Bush è un cristiano fondamentalista, per me è identico a Osama Bin Laden, non
ci sono differenze, credimi. La de-evoluzione era partita come un gioco, una
battuta, ora si sta dimostrando reale e non so se ridere o piangere…”.
Mentre
Jerry continua giudiziosamente a sistemare le tute gialle, tagliandole sul
retro in modo che sia semplice strapparle durante Uncontrollable urge, gli
chiedo di raccontarmi ancora qualcosa, magari un episodio curioso legato
proprio al loro travestimento più conosciuto. Scoppia a ridere e mi guarda
pensoso: “Nel 1978 ci invitarono a Londra per tre concerti, eravamo il nome
nuovo della scena punk, così ci ritrovammo in Inghilterra.
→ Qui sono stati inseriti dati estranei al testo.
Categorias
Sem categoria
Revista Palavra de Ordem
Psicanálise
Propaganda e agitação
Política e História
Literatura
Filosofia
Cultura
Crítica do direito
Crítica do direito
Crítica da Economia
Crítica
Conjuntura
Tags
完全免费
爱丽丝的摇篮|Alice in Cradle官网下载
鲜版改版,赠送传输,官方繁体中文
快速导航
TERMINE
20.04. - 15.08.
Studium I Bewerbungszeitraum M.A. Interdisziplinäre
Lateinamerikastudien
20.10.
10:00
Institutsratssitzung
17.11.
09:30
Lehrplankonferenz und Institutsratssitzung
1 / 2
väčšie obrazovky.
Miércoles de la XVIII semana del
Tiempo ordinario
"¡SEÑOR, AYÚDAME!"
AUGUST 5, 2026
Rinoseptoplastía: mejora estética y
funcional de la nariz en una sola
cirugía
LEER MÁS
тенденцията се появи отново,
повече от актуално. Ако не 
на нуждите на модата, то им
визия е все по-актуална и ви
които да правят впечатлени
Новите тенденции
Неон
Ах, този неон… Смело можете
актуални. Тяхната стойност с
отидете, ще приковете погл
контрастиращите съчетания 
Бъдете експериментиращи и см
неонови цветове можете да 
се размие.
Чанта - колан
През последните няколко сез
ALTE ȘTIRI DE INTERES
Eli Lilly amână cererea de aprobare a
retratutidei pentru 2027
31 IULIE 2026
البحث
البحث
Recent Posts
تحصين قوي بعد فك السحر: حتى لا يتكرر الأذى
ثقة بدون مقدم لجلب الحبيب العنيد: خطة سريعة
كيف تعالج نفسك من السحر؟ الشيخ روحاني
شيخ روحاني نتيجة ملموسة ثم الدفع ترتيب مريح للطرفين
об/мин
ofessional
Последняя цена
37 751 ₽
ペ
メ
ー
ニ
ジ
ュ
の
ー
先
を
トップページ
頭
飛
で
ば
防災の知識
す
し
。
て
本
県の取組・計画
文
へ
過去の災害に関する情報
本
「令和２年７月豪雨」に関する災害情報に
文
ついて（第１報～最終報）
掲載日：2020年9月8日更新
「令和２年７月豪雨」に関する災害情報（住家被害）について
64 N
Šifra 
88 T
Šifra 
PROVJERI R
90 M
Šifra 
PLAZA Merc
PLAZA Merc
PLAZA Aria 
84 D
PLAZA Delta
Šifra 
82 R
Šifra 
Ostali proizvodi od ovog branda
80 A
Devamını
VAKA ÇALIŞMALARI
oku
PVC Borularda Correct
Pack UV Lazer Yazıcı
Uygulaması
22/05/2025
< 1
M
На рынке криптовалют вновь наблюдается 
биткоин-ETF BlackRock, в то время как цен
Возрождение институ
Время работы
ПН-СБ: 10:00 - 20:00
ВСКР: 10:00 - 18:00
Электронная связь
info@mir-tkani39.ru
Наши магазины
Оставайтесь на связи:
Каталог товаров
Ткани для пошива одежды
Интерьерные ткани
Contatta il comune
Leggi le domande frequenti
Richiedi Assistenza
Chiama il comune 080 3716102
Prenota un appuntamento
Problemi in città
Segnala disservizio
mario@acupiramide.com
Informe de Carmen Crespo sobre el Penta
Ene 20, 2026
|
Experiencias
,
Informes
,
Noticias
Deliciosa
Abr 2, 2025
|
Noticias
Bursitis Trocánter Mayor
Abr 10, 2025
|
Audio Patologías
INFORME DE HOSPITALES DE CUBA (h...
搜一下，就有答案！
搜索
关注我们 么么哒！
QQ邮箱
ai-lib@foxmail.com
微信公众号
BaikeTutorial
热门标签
Il primo giorno,
alla Roundhouse, erano riuniti tutti i giornalisti delle maggiori testate
musicali britanniche e il New Musical Express ci propose un servizio
fotografico con i nostri costumi. Ci caricarono su un furgone e ci portarono
nell’East End, a quell’epoca una zona disastrata e pericolosa di Londra. Appena
scesi dall’auto cominciammo a camminare in giro con movenze robotiche mentre il
fotografo scattava. Non ci eravamo accorti di essere davanti a una scuola media
e che i ragazzini in cortile ci stavano osservando. A un certo punto, uno di
loro partì a tutta velocità verso di noi e tirò un calcio fortissimo sugli
stinchi di mio fratello Bob, il quale cominciò a urlare parolacce rivolte al
ragazzino e a inseguirlo zoppicando. Lui, per tutta risposta, si voltò verso i
suoi amici e gli disse: ‘Avete visto? Avevo ragione io! Non sono dei robot!’”.
Al ricordo, Jerry ricomincia a sogghignare ed esce dalla stanza. “Ci vediamo
dopo, vado a chiedere a Bob se si ricorda…”.